Kinematic measures for head impacts associated with and without diagnosed concussion sustained by 45 collegiate and high school football players.

Several limitations in this study are notable. Diagnosis of concussion is a clinical determination based on an interpretation of signs and symptoms. For this multi-institutional, multi-year study, it was not feasible to control for inherent clinical variation. Additionally, there is potential for cumulative impact history contributing to the manifestation of symptoms; however, potential effects were mitigated in this study by restricting the analysis to only immediately diagnosed concussions. Another limitation was that multivariate models were not developed. For this analysis we intentionally focused on independent measures to establish a baseline understanding of injury biomechanics. As has been shown with kinematic measures, though, FE model predictions may improve if composite metrics were created, both globally and between ROI. Other potential limitations surrounding modeling of on-field head impacts include differences in segmentation of ROI between FEHM; material properties and model features relative to subject population of high school and collegiate male football players (i.e. FEHM scaled to 50th percentile male head); biological variance within the athlete cohort and unknown deviation from FEHM-assumed brain properties; and differences in processing methods for intracranial response measures between studies (e.g. calculation of coup and contrecoup pressure).

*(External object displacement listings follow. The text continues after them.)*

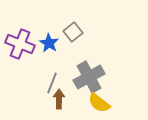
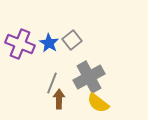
gray square: moved 1 px left, 8 px down
yellow semicircle: moved 1 px left
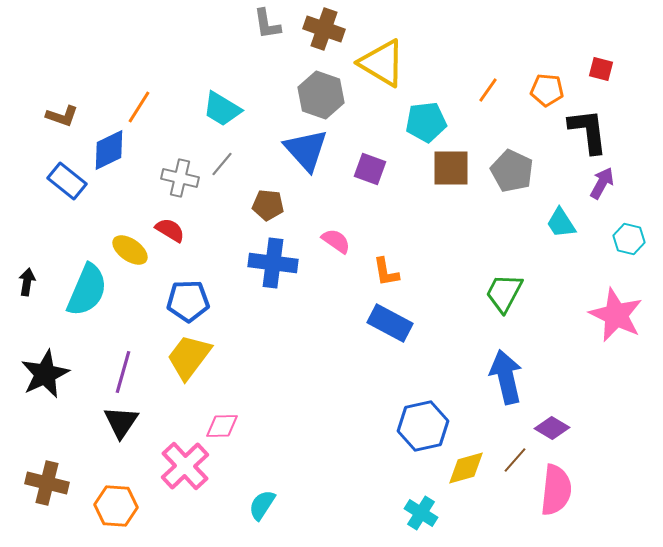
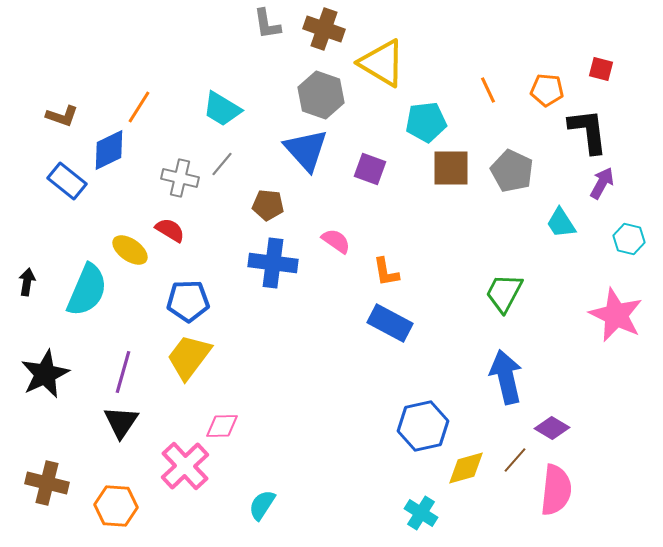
orange line at (488, 90): rotated 60 degrees counterclockwise
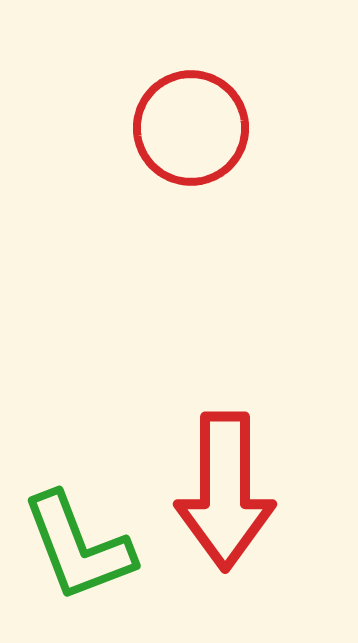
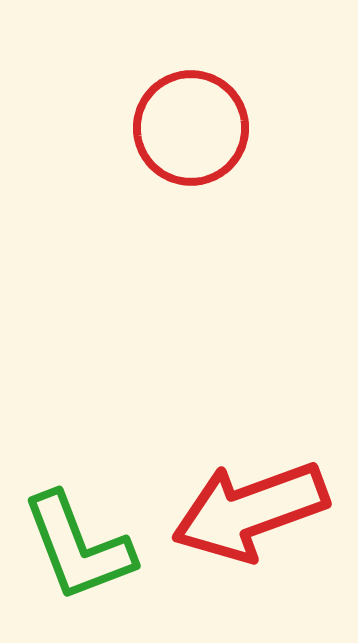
red arrow: moved 25 px right, 20 px down; rotated 70 degrees clockwise
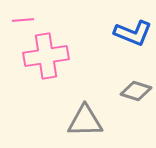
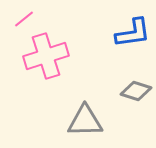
pink line: moved 1 px right, 1 px up; rotated 35 degrees counterclockwise
blue L-shape: rotated 30 degrees counterclockwise
pink cross: rotated 9 degrees counterclockwise
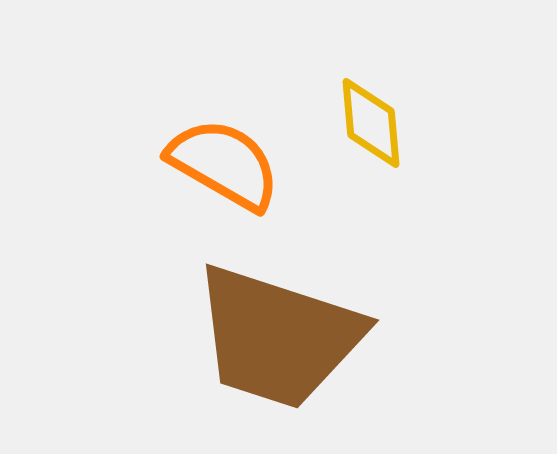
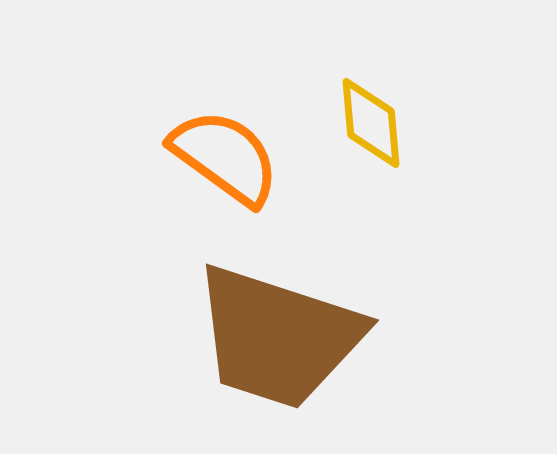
orange semicircle: moved 1 px right, 7 px up; rotated 6 degrees clockwise
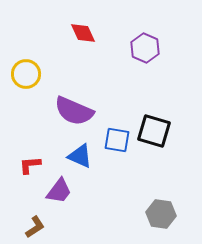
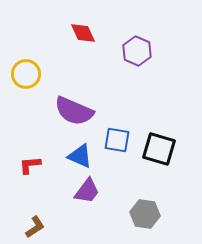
purple hexagon: moved 8 px left, 3 px down
black square: moved 5 px right, 18 px down
purple trapezoid: moved 28 px right
gray hexagon: moved 16 px left
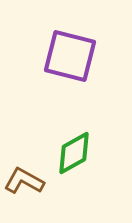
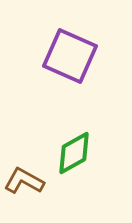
purple square: rotated 10 degrees clockwise
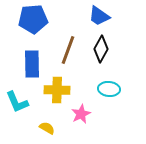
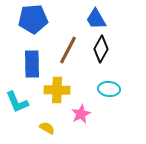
blue trapezoid: moved 3 px left, 3 px down; rotated 25 degrees clockwise
brown line: rotated 8 degrees clockwise
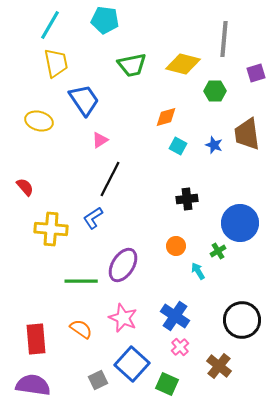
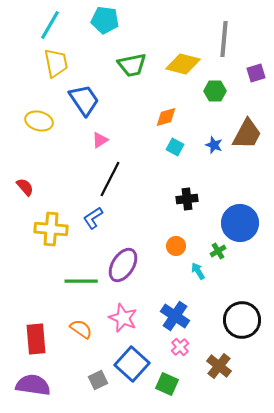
brown trapezoid: rotated 144 degrees counterclockwise
cyan square: moved 3 px left, 1 px down
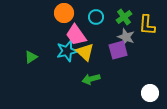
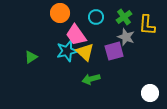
orange circle: moved 4 px left
purple square: moved 4 px left, 1 px down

These findings suggest that FEHM have the ability to provide unique and potentially important information relative to the mechanisms of brain injury; however, FEHM estimated intracranial response measures evaluated in this study did not provide more sensitivity and specificity to diagnosed concussion than input kinematics. It has been shown that concussion is a clinical syndrome with a wide range of functional and symptomatic changes including cognitive impairment in the absence of specific somatic complaints.10,25 Contact sport athletes are exposed to a wide range of impact conditions, and it is unlikely that any single pathophysiological process is associated with the entire spectrum of injury as it is currently defined. We recommend further research should be conducted to: (1) Expand on-field kinematic datasets and clinical outcome measures to enable correlation of regional intracranial response measures with specific and quantifiable signs and symptoms of injury; (2) Develop more advanced injury metrics from regional intracranial response measures and determine if these metrics increase sensitivity and specificity to concussion; and (3) Expand approach for model development to include additional verification data that is more relevant to impacts sustained in sporting environments, as most models are verified with high-severity cadaveric impacts or low-severity inertial events.